Pondok Pesantren Kitab Kuning Pertama di Indonesia

Pesantren Pertama
Pondok pesantren yang secara historis diakui sebagai institusi pendidikan Islam tertua dengan sistem kurikulum kitab kuning yang masih eksis hingga 2025 adalah Pondok Pesantren Al-Kahfi Somalangu di Kebumen dan Pondok Pesantren Sidogiri di Pasuruan.
Berikut adalah artikel mendalam mengenai pesantren kitab kuning pertama di Indonesia:

1. Pondok Pesantren Al-Kahfi Somalangu : Cikal Bakal Tertua (1475 M)


Pesantren Al-Kahfi Somalangu yang terletak di Desa Sumberadi, Kebumen, Jawa Tengah, memegang rekor sebagai salah satu pesantren tertua di Indonesia dan bahkan Asia Tenggara.
  • Sejarah Berdiri : Didirikan pada tanggal 25 Sya’ban 879 H atau 4 Januari 1475 M oleh seorang ulama asal Yaman, Syekh Sayid Abdul Kahfi Al-Hasani.
  • Akar Nama : Nama "Somalangu" berasal dari titah Sultan Raden Patah dari Kesultanan Demak, yaitu "Sumadu" yang kemudian diucapkan masyarakat sebagai Somalangu.
  • Tradisi Kitab Kuning : Sejak awal berdirinya, pesantren ini telah menjadi pusat transmisi Islam tradisional melalui pengajaran kitab-kitab klasik (kitab kuning) dalam bidang fiqh, tauhid, dan tasawuf yang dibawa langsung dari tradisi keilmuan Timur Tengah.

2. Pondok Pesantren Sidogiri : Simbol Kemandirian (1718 M)


Meskipun Al-Kahfi lebih tua secara angka tahun, Pondok Pesantren Sidogiri di Pasuruan sering disebut sebagai prototipe pesantren salaf (tradisional) pertama yang memiliki manajemen kurikulum kitab kuning yang sangat terstruktur dan masih sangat berpengaruh hingga saat ini.

  • Pendiri: Didirikan oleh Sayyid Sulaiman pada awal abad ke-18 (sekitar tahun 1718 M).
  • Metode Pembelajaran: Sidogiri hingga 2025 tetap konsisten menggunakan metode tradisional seperti sorogan (santri membaca di depan guru), wetonan (guru membaca, santri menyimak), dan bandongan untuk mengkaji kitab kuning tanpa tergerus oleh sistem pendidikan formal modern secara berlebihan.
  • Kemandirian Ekonomi: Pesantren ini dikenal luas karena kemandirian ekonominya melalui jaringan BMT (Baitul Maal wat Tamwil) dan toko ritel yang hasilnya digunakan untuk membiayai operasional pendidikan santri.
3. Esensi Kitab Kuning dalam Sejarah Pesantren

Kitab kuning atau "kitab gundul" adalah elemen inti yang membedakan pesantren dengan lembaga pendidikan lainnya.

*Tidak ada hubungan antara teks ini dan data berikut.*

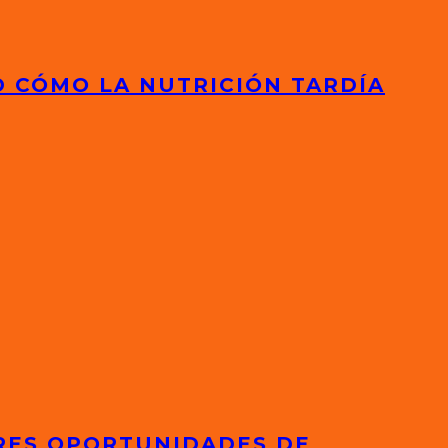
D CÓMO LA NUTRICIÓN TARDÍA
ORES OPORTUNIDADES DE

Istilah ini merujuk pada kitab klasik berbahasa Arab tanpa harakat yang ditulis oleh ulama abad pertengahan.

  • Materi Utama: Meliputi ilmu alat (Nahwu dan Shorof), Fiqh (hukum Islam), Akidah/Tauhid, hingga Tasawuf.
  • Rujukan Utama: Beberapa kitab yang sudah diajarkan selama ratusan tahun antara lain Matan Al-Jurumiyah, Safinatun Najah, hingga Ihya Ulumuddin karya Imam Al-Ghazali.
4. Peran Tokoh Awal (Wali Songo)

Jauh sebelum institusi pesantren berbentuk bangunan permanen seperti sekarang, peletak dasar pendidikan Islam di Nusantara adalah para Wali Songo. Syekh Maulana Malik Ibrahim (wafat 1419 M) dianggap sebagai tokoh yang pertama kali merintis model padepokan atau asrama pendidikan di Gresik, Jawa Timur, yang menjadi embrio lahirnya pesantren di kemudian hari.

Kesimpulan


Perkembangan pesantren kitab kuning di Indonesia merupakan jembatan intelektual yang menghubungkan umat Islam di Nusantara dengan sumber keilmuan Islam global. Melalui Pondok Pesantren Al-Kahfi Somalangu dan Pondok Pesantren Sidogiri, tradisi intelektual ini tetap terjaga hingga memasuki tahun 2025.